Funnily enough, although I'm not 100% sure, Bella was having a nice conversation in today's lecture. Thankfully it didn't bother me today, since I had a good nights sleep yesterday but does it make me a 'bad friend' that at times it does bother me? I mean each to their own right? Some people don't have to listen and are able to later on understand stuff, but like I said I didn't sit next to her today so it was OK! Prof S also commented that someone got -4 in the multiple choice test yesterday! And I have to agree with what he said, that sometimes the 'ugliest' or 'horrible' of things are beautiful in their own way. (However this might make the person who got -4 proud!). I got my result and it was another 'goal scoring' moment. (Although I must confess that I did ponder on the question which I'd missed and had been 99% sure off!). You see yesterday after the test I'd bumped into my personal tutor, and upon meeting him I'm thinking of changing the alarm bell signals to, 'Don't guess the answer if you don't know it, but if you're 99% sure then answer it!'. Well I agree with what he said about not guessing if you're clueless rather than if you have a 'vague' idea. Alas, this makes me sound ungrateful (as Po put it) so I'll compare my mark to -4 and not 18 (as someone got) and be content. :) (I tend to be harsh on myself).

This 'reflection' only hit me afterwards- I am actually quite happy. Pleased enough not to have a rant at multiple choice tests as I had initially planned. :D A word of advice though- the process of elimination is your friend when doing multiple choice tests. Example- you have to find the eigenvectors for a matrix P and have three options. Find one first and check the possible answers, if it can't be any one then cross it out. Find another and once again, from the two options remaining cross another one out. Now you're left with the answer and don't have to work the final eigenvector out. (well that's what I did anyway and it worked!).

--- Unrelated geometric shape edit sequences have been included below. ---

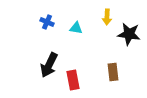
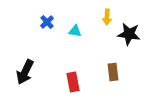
blue cross: rotated 24 degrees clockwise
cyan triangle: moved 1 px left, 3 px down
black arrow: moved 24 px left, 7 px down
red rectangle: moved 2 px down
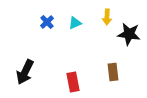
cyan triangle: moved 8 px up; rotated 32 degrees counterclockwise
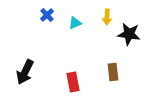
blue cross: moved 7 px up
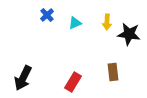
yellow arrow: moved 5 px down
black arrow: moved 2 px left, 6 px down
red rectangle: rotated 42 degrees clockwise
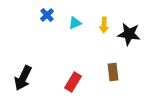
yellow arrow: moved 3 px left, 3 px down
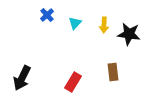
cyan triangle: rotated 24 degrees counterclockwise
black arrow: moved 1 px left
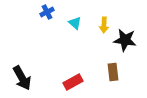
blue cross: moved 3 px up; rotated 16 degrees clockwise
cyan triangle: rotated 32 degrees counterclockwise
black star: moved 4 px left, 6 px down
black arrow: rotated 55 degrees counterclockwise
red rectangle: rotated 30 degrees clockwise
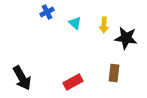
black star: moved 1 px right, 2 px up
brown rectangle: moved 1 px right, 1 px down; rotated 12 degrees clockwise
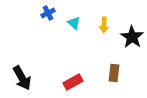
blue cross: moved 1 px right, 1 px down
cyan triangle: moved 1 px left
black star: moved 6 px right, 1 px up; rotated 25 degrees clockwise
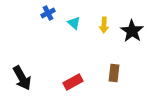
black star: moved 6 px up
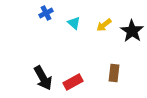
blue cross: moved 2 px left
yellow arrow: rotated 49 degrees clockwise
black arrow: moved 21 px right
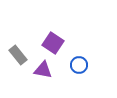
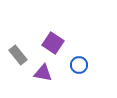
purple triangle: moved 3 px down
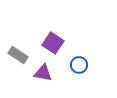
gray rectangle: rotated 18 degrees counterclockwise
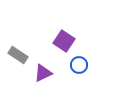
purple square: moved 11 px right, 2 px up
purple triangle: rotated 36 degrees counterclockwise
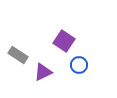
purple triangle: moved 1 px up
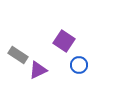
purple triangle: moved 5 px left, 2 px up
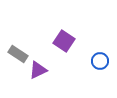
gray rectangle: moved 1 px up
blue circle: moved 21 px right, 4 px up
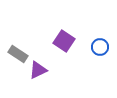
blue circle: moved 14 px up
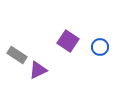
purple square: moved 4 px right
gray rectangle: moved 1 px left, 1 px down
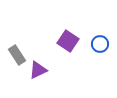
blue circle: moved 3 px up
gray rectangle: rotated 24 degrees clockwise
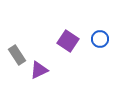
blue circle: moved 5 px up
purple triangle: moved 1 px right
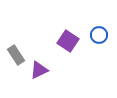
blue circle: moved 1 px left, 4 px up
gray rectangle: moved 1 px left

Finally, if I may continue. I'm just going to say a couple of words on this and leave the 'deep' stuff to another post. As I sat back and looked towards the 'future' today, as one does, I couldn't but help feel that life isn't a linear function. I mean that's obvious right, but sadly I wish it was. I mean if you have a straight line and I give you an x co-ordinate then you'll be able to find y. If in life I was to give you a time, then wouldn't it be 'beautiful' or 'nice' if at that time I was doing what I'm doing now. Well slightly similar anyway. I know that makes life a 'boring' process, but I mean in terms of maths. 'My Maths' to be precise. I have certain aspirations- each as unlikely as the other- but this linearity would definitely make them possible. Alas I must resign myself to the clouds, where everything is nice and linear and where one doesn't have to worry about what one does not manage to achieve, but rather how one continues to progress. It's hard for me to find consolation in the clouds. But it's hope that keeps man going I guess, so that is what I will now do- hope that one day I can achieve a certain type of linearity in terms of my maths. :)


Anonymous said...

In your first equation box involving logs. The first equality is not correct, ln |-g| is not equal to ln | g^-1 |.

beans said...

Ah indeed! I know what I've been doing wrong. If it's -ln(g) then we can write this as ln(g^{-1}), but not if you have ln(-g)! Thanks a lot, although shockingly as I discussed this with a few friends, none of them spotted this as well!

(Sir Anonymous it is for 24 hours :D until I think of a cool maths name!) Cheers. :)

beans said...

I actually feel quite 'dumb' now! I can't believe that I thought that. :o :o No wonder I kept on gettting the stinking wrong answer!

In fear of me repeating this mistake again, I will not edit this post to hide my embarrasment!:o (although one hopes that this will not happen again!).